Social determinants of the changing tuberculosis prevalence in Việt Nam: Analysis of population-level cross-sectional studies 维州结核病流行率变化的社会决定因素ệ越南：人口水平的横断面研究分析

IF 15.8 1区医学 Q1 MEDICINE, GENERAL & INTERNAL

PLoS Medicine

Pub Date : 2022-03-01 DOI: 10.1371/journal.pmed.1003935

N. Foster, H. V. Nguyen, N. Nguyen, H. B. Nguyen, E. Tiemersma, F. Cobelens, M. Quaife, R. Houben

Background An ecological relationship between economic development and reduction in tuberculosis prevalence has been observed. Between 2007 and 2017, Việt Nam experienced rapid economic development with equitable distribution of resources and a 37% reduction in tuberculosis prevalence. Analysing consecutive prevalence surveys, we examined how the reduction in tuberculosis (and subclinical tuberculosis) prevalence was concentrated between socioeconomic groups. Methods and findings We combined data from 2 nationally representative Việt Nam tuberculosis prevalence surveys with provincial-level measures of poverty. Data from 94,156 (2007) and 61,763 (2017) individuals were included. Of people with microbiologically confirmed tuberculosis, 21.6% (47/218) in 2007 and 29.0% (36/124) in 2017 had subclinical disease. We constructed an asset index using principal component analysis of consumption data. An illness concentration index was estimated to measure socioeconomic position inequality in tuberculosis prevalence. The illness concentration index changed from −0.10 (95% CI −0.08, −0.16; p = 0.003) in 2007 to 0.07 (95% CI 0.06, 0.18; p = 0.158) in 2017, indicating that tuberculosis was concentrated among the poorest households in 2007, with a shift towards more equal distribution between rich and poor households in 2017. This finding was similar for subclinical tuberculosis. We fitted multilevel models to investigate relationships between change in tuberculosis prevalence, individual risks, household socioeconomic position, and neighbourhood poverty. Controlling for provincial poverty level reduced the difference in prevalence, suggesting that changes in neighbourhood poverty contribute to the explanation of change in tuberculosis prevalence.
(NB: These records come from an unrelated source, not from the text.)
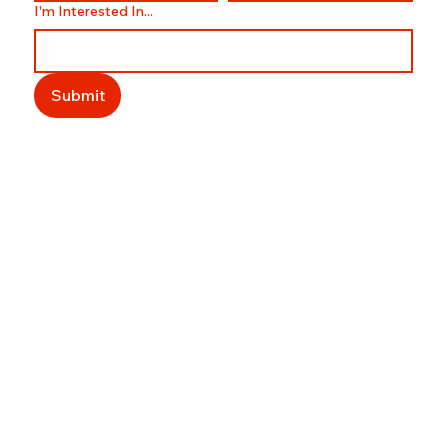
I'm Interested In...
Submit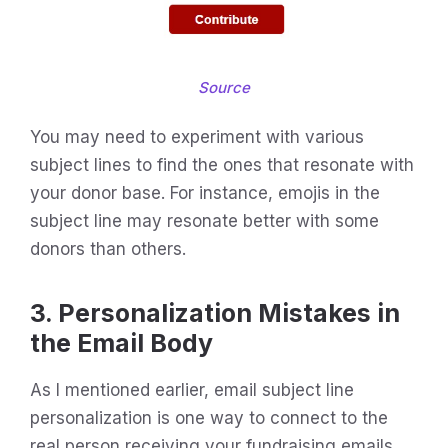
Source
You may need to experiment with various
subject lines to find the ones that resonate with
your donor base. For instance, emojis in the
subject line may resonate better with some
donors than others.
3. Personalization Mistakes in
the Email Body
As I mentioned earlier, email subject line
personalization is one way to connect to the
real person receiving your fundraising emails.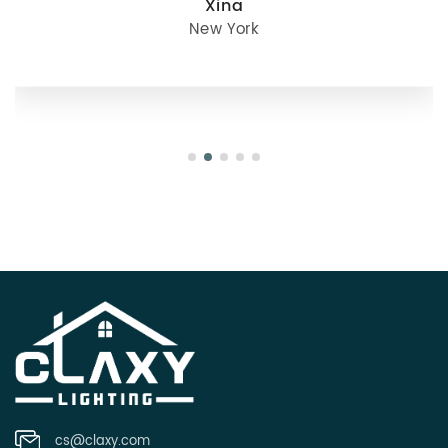
julie
Oregon
cs@claxy.com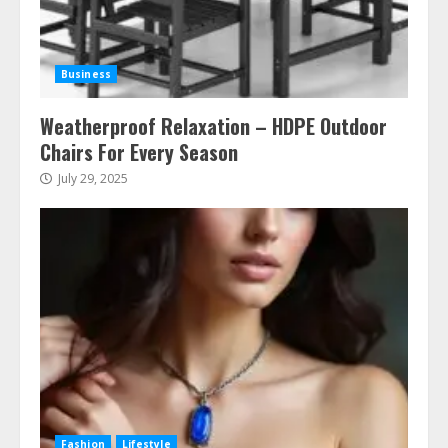
Business
Weatherproof Relaxation – HDPE Outdoor
Chairs For Every Season
July 29, 2025
Fashion
Lifestyle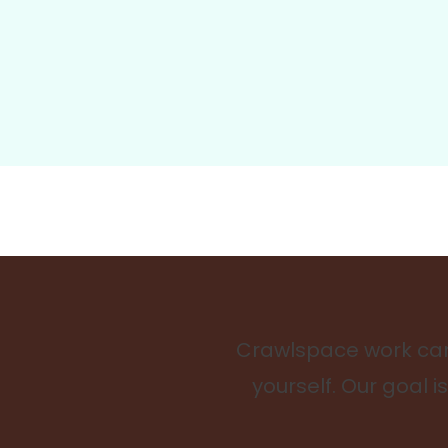
Crawlspace work can 
yourself. Our goal 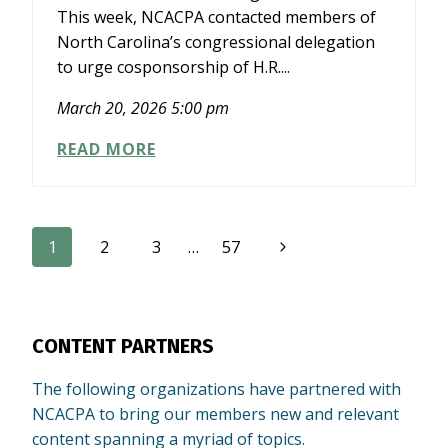
This week, NCACPA contacted members of
North Carolina’s congressional delegation
to urge cosponsorship of H.R....
March 20, 2026 5:00 pm
NCACPA
READ MORE
ENGAGES
CONGRESSIONAL
DELEGATION
ON
Page
Next
1
2
3
…
57
FISCAL
TRANSPARENCY
Page
navigation
LEGISLATION
CONTENT PARTNERS
The following organizations have partnered with
NCACPA to bring our members new and relevant
content spanning a myriad of topics.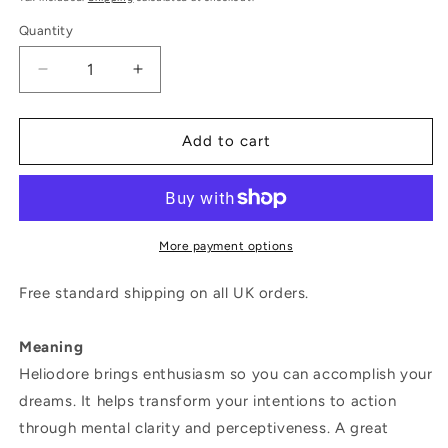
Quantity
Decrease
Increase
quantity
quantity
for
for
Magic
Magic
Add to cart
Wish
Wish
18ct
18ct
Yellow
Yellow
Gold,
Gold,
Diamond
Diamond
More payment options
&amp;
&amp;
Heliodor
Heliodor
Free standard shipping on all UK orders.
Medium
Medium
Drop
Drop
Meaning
Earrings
Earrings
Heliodore brings enthusiasm so you can accomplish your
dreams. It helps transform your intentions to action
through mental clarity and perceptiveness. A great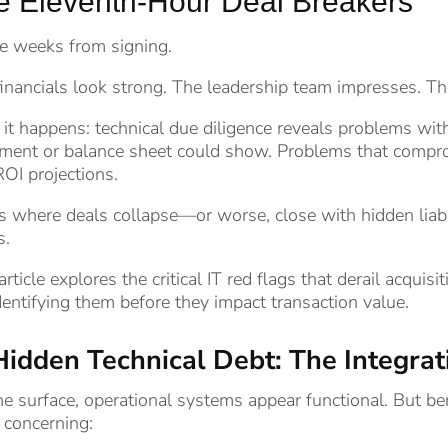
e Eleventh-Hour Deal Breakers
e weeks from signing.
inancials look strong. The leadership team impresses. T
it happens: technical due diligence reveals problems with 
ment or balance sheet could show. Problems that comprom
OI projections.
s where deals collapse—or worse, close with hidden liabi
s.
article explores the critical IT red flags that derail acqu
dentifying them before they impact transaction value.
Hidden Technical Debt: The Integr
e surface, operational systems appear functional. But bene
 concerning: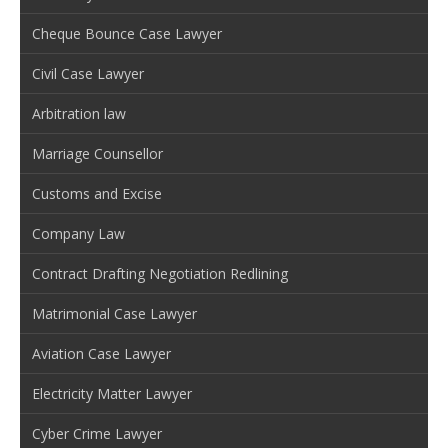
Cheque Bounce Case Lawyer
Civil Case Lawyer
Arbitration law
Marriage Counsellor
Customs and Excise
Company Law
Contract Drafting Negotiation Redlining
Matrimonial Case Lawyer
Aviation Case Lawyer
Electricity Matter Lawyer
Cyber Crime Lawyer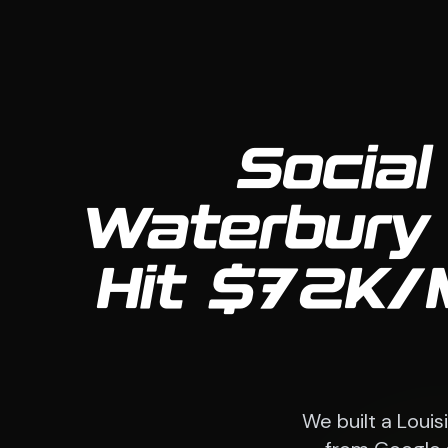
Social
Waterbury 
Hit $72K/
We built a Loui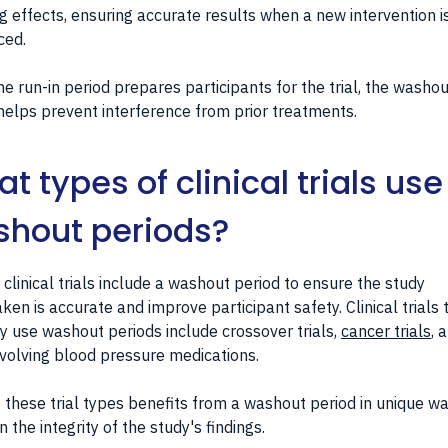
ng effects, ensuring accurate results when a new intervention i
ced.
he run-in period prepares participants for the trial, the washou
helps prevent interference from prior treatments.
t types of clinical trials use
hout periods?
 clinical trials include a washout period to ensure the study
ken is accurate and improve participant safety. Clinical trials 
ly use washout periods include crossover trials,
cancer trials
, 
involving blood pressure medications.
 these trial types benefits from a washout period in unique wa
n the integrity of the study's findings.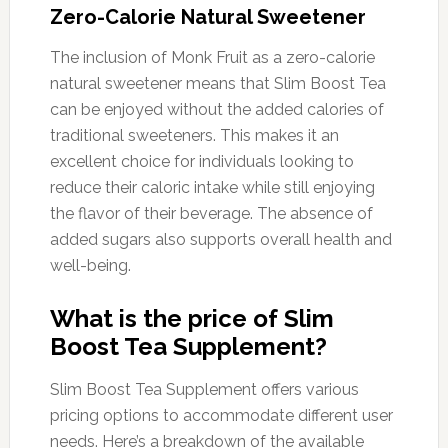
Zero-Calorie Natural Sweetener
The inclusion of Monk Fruit as a zero-calorie
natural sweetener means that Slim Boost Tea
can be enjoyed without the added calories of
traditional sweeteners. This makes it an
excellent choice for individuals looking to
reduce their caloric intake while still enjoying
the flavor of their beverage. The absence of
added sugars also supports overall health and
well-being.
What is the price of Slim
Boost Tea Supplement?
Slim Boost Tea Supplement offers various
pricing options to accommodate different user
needs. Here’s a breakdown of the available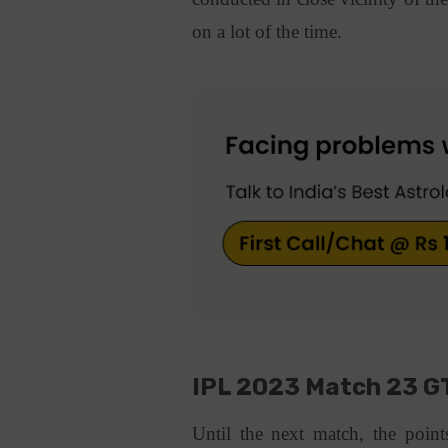
on a lot of the time.
IPL 2023 Match 23 GT
Until the next match, the points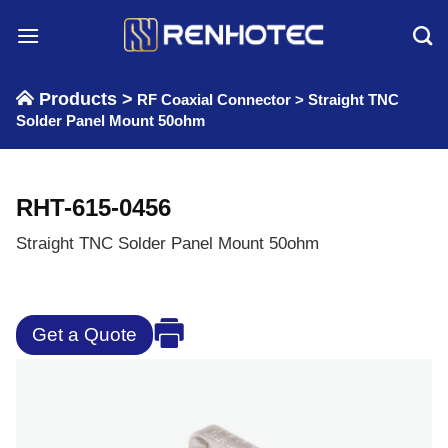
Skip
to
content
Products >
RF Coaxial Connector
>
Straight TNC
Solder Panel Mount 50ohm
RHT-615-0456
Straight TNC Solder Panel Mount 50ohm
Get a Quote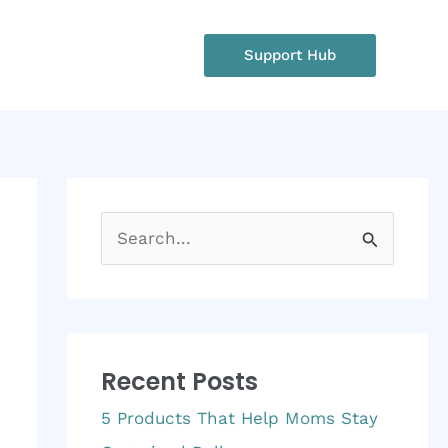
rgency?
Support Hub
: +1 234 567 890
S
e
a
r
Recent Posts
c
h
5 Products That Help Moms Stay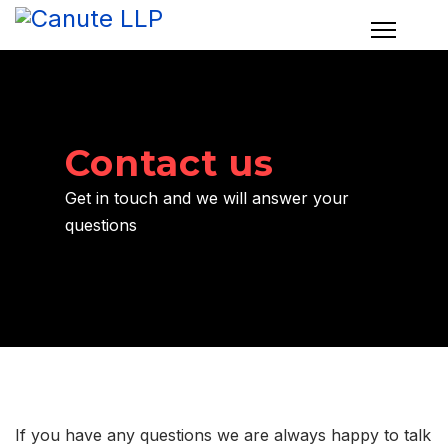
Contact us
Get in touch and we will answer your
questions
If you have any questions we are always happy to talk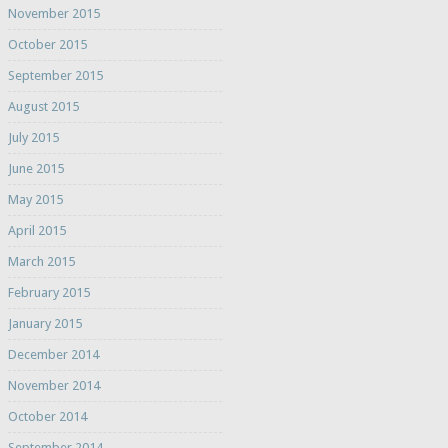
November 2015
October 2015
September 2015
August 2015
July 2015
June 2015
May 2015
April 2015
March 2015
February 2015
January 2015
December 2014
November 2014
October 2014
September 2014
A limitation of our study is that while tuberculosis prevalence surveys are valuable for understanding socioeconomic differences in tuberculosis prevalence in countries, given that tuberculosis is a relatively rare disease in the population studied, there is limited power to explore socioeconomic drivers. However, combining repeated cross-sectional surveys with provincial deprivation estimates during a period of remarkable economic growth provides valuable insights into the dynamics of the relationship between tuberculosis and economic development in Việt Nam. Conclusions We found that with equitable economic growth and a reduction in tuberculosis burden, tuberculosis became less concentrated among the poor in Việt Nam.

背景已经观察到经济发展与结核病流行率降低之间的生态关系。2007年至2017年间，Việ越南经济发展迅速，资源分配公平，结核病发病率下降37%。通过分析连续的流行率调查，我们研究了结核病（和亚临床结核病）流行率的降低是如何集中在社会经济群体之间的。方法和发现我们结合了2个具有全国代表性的Việt采用省级贫困衡量标准进行的越南结核病流行率调查。包括94156（2007）和61763（2017）个人的数据。在经微生物证实的结核病患者中，2007年21.6%（47/218）和2017年29.0%（36/124）患有亚临床疾病。我们使用消费数据的主成分分析构建了一个资产指数。疾病集中度指数用于衡量结核病流行率中的社会经济地位不平等。疾病集中度指数从2007年的−0.10（95%CI−0.08，−0.16；p=0.003）变化到2017年的0.07（95%CI 0.06，0.18；p=0.158），表明结核病在2007年集中在最贫穷的家庭中，2017年富裕家庭和贫困家庭之间的分配更加平等。这一发现与亚临床结核病相似。我们拟合了多层次模型来调查结核病流行率、个人风险、家庭社会经济地位和社区贫困之间的关系。控制省级贫困水平降低了患病率的差异，表明邻里贫困的变化有助于解释结核病患病率的变化。我们研究的一个局限性是，尽管结核病流行率调查有助于了解各国结核病流行率的社会经济差异，但鉴于结核病在研究人群中是一种相对罕见的疾病，探索社会经济驱动因素的能力有限。然而，在经济显著增长的时期，将重复的横断面调查与省级贫困估计相结合，可以对结核病与Vi经济发展之间的动态关系提供有价值的见解ệt Nam。结论我们发现，随着经济的公平增长和结核病负担的减轻，结核病在Vi的穷人中的集中程度降低ệt Nam。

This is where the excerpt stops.